● **WORK TO COMPLETE**
Print, please, the line that contains "[Wishlist] (95, 30)" and each line after it to the end of the entries, unchanged and with nothing else.

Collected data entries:
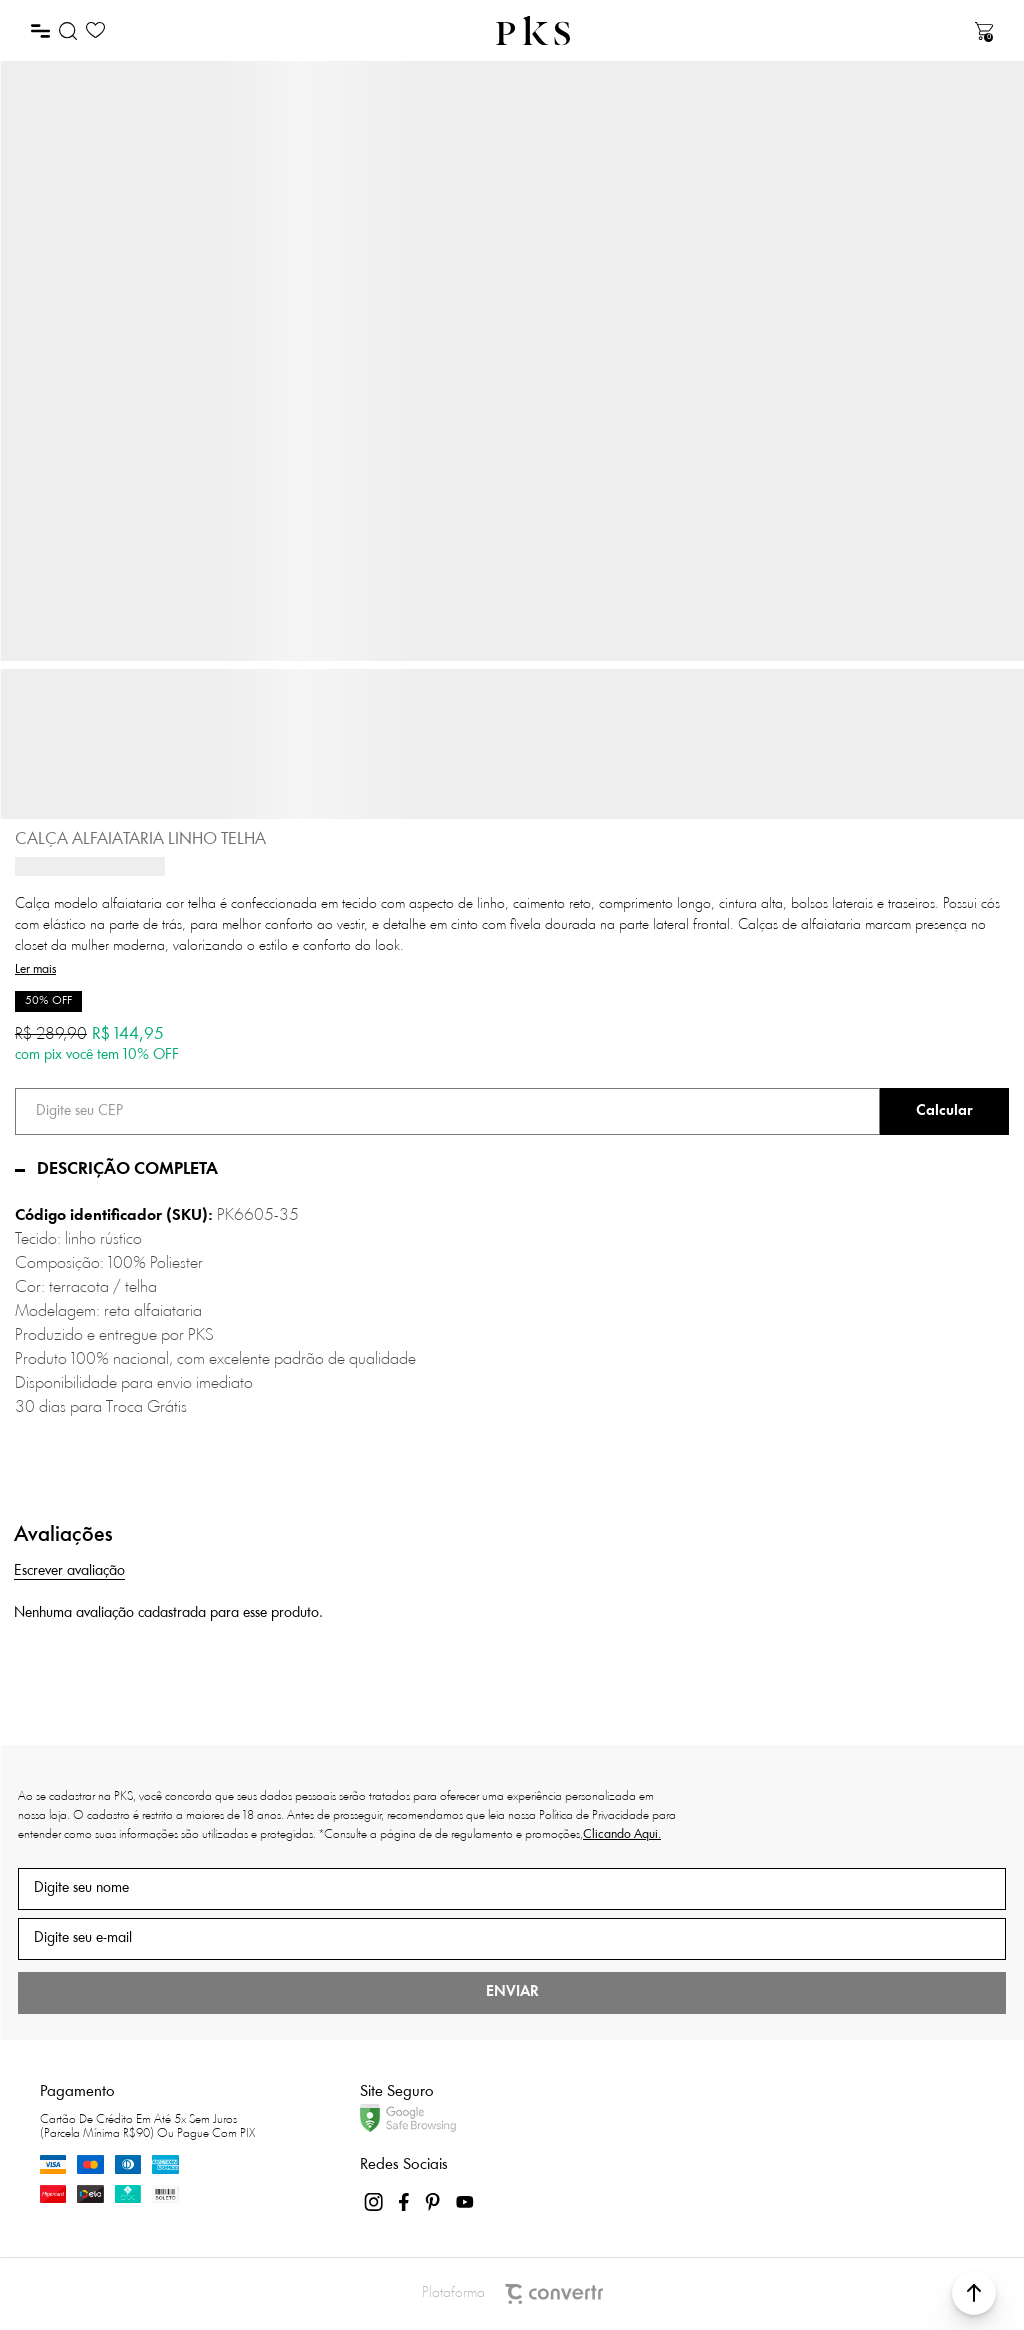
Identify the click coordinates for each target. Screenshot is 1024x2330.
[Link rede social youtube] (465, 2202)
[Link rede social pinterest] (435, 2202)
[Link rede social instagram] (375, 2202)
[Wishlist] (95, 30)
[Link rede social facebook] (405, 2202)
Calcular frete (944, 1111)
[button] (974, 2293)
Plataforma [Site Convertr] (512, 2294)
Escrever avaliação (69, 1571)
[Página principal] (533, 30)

● **TASK OUTPUT**
[Wishlist] (95, 30)
[Link rede social facebook] (405, 2202)
Calcular frete (944, 1111)
[button] (974, 2293)
Plataforma [Site Convertr] (512, 2294)
Escrever avaliação (69, 1571)
[Página principal] (533, 30)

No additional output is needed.